In a democracy where there is free speech and where we trust that in the marketplace of ideas, the best ideas will — over time— win out, we are willing to hear each other out. We are willing to listen to all sides and let critical thinking have its day. But the post-modernists and the socialists have a better idea— Crush those who disagree; Prevent their voices from being heard; and Pass laws to prevent them from having free access to social media.

But that “better idea” is actually a really, really bad idea. It stems, first of all, from the arrogance that they know better. They label anything they disagree with “misinformation” so that they can cut off open debate and conversation. They then over-exaggerate and catastrophize that it is “killing people” and “the worst thing since the Civil War”— Is anyone else hearing a lot of cognitive distortions in any of this?

I have a question: Who is afraid of differences and open debate? Those who have ideas which cannot stand up to scrutiny, that’s who! Those who do not know how to use critical thinking to test the validity of ideas. Those who easily get their feelings hurt and consider disagreement with their precious ideas a form of abuse or attack or insult. They even talk that way. They use such phrases as “verbal abuse.” And many of them actually believe that words can hurt them!

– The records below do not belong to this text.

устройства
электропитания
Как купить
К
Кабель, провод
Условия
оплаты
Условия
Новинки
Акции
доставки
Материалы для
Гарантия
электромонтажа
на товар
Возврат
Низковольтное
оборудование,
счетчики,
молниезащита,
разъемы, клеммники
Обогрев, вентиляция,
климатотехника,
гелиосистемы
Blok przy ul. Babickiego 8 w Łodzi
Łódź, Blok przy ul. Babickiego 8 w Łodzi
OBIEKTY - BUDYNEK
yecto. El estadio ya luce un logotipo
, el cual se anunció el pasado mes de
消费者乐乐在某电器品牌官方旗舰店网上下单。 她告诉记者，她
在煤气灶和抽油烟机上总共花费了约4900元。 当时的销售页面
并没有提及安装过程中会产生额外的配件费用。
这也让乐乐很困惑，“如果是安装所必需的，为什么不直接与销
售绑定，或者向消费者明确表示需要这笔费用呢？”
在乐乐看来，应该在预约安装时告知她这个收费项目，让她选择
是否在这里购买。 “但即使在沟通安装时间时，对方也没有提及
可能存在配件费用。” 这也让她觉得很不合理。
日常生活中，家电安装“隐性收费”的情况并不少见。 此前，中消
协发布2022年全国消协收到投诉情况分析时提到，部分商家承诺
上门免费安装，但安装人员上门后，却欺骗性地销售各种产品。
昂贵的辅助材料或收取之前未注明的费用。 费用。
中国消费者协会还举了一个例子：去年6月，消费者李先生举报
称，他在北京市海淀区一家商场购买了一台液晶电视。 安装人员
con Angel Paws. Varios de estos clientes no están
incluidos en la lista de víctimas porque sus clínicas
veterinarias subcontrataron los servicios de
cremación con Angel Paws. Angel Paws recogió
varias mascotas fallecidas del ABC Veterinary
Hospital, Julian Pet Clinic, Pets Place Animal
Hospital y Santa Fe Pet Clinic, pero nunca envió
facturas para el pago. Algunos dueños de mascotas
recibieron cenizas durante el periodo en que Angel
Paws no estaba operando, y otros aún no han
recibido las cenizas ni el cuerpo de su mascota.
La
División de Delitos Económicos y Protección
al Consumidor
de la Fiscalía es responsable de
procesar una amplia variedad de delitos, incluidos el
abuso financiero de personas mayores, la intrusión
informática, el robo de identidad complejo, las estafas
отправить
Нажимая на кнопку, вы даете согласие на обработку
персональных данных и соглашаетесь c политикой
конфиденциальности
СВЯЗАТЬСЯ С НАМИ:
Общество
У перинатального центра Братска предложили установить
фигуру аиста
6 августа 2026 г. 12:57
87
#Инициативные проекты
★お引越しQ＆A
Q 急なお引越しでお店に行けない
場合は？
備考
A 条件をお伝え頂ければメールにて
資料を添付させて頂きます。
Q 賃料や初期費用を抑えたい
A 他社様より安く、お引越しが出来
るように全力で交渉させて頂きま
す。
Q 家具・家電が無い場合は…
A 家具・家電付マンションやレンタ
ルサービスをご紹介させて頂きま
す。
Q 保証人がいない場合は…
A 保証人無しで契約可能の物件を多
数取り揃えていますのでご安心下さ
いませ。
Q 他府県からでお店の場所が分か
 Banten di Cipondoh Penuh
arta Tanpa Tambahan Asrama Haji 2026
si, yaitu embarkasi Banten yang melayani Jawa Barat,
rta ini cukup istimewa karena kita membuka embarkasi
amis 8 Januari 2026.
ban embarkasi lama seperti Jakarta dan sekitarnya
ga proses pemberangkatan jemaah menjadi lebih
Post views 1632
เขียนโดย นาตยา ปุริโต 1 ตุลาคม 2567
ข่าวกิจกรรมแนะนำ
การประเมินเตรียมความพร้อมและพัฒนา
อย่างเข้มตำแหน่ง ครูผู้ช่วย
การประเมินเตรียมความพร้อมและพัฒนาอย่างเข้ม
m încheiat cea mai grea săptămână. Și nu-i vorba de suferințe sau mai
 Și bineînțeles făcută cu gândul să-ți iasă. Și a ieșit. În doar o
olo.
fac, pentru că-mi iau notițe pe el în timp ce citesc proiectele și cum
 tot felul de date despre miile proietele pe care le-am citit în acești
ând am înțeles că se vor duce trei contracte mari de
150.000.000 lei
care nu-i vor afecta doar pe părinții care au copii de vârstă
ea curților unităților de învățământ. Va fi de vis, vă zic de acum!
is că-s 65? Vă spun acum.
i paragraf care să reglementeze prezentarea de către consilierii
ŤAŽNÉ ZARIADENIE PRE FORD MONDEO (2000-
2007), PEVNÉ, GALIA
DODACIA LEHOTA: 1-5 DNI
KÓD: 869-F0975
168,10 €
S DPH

Now if they knew even a tiny bit about NLP, they would know that words are just words, symbols by which we convey meanings, and the each person is the meaning-maker. The meaning that arises is the meaning that any given person creates. So actually, these over-sensitive ones are abusing themselves with the words. But, of course, by projecting this out onto others, they play the victim game (more cognitive distortions).

When you know that “the map is not the territory” then any map — any word, phrase, or idea— is just that. It is someone’s mental map. It may accurately describe things; it may not. But it is just a thought, just an idea. And because we all operate from different maps, there will always be differences — differences you cannot legislate away, try though you may. And that’s why it is a really, really bad idea to try to shut down conversations about differences. For that social media, colleges, universities, and even the president ought to be ashamed.

A really, really good idea, and the one that fits for intelligent people in an open democracy, is to let the differences among us be heard and debated in open forums. Let there be freedom of speech for all.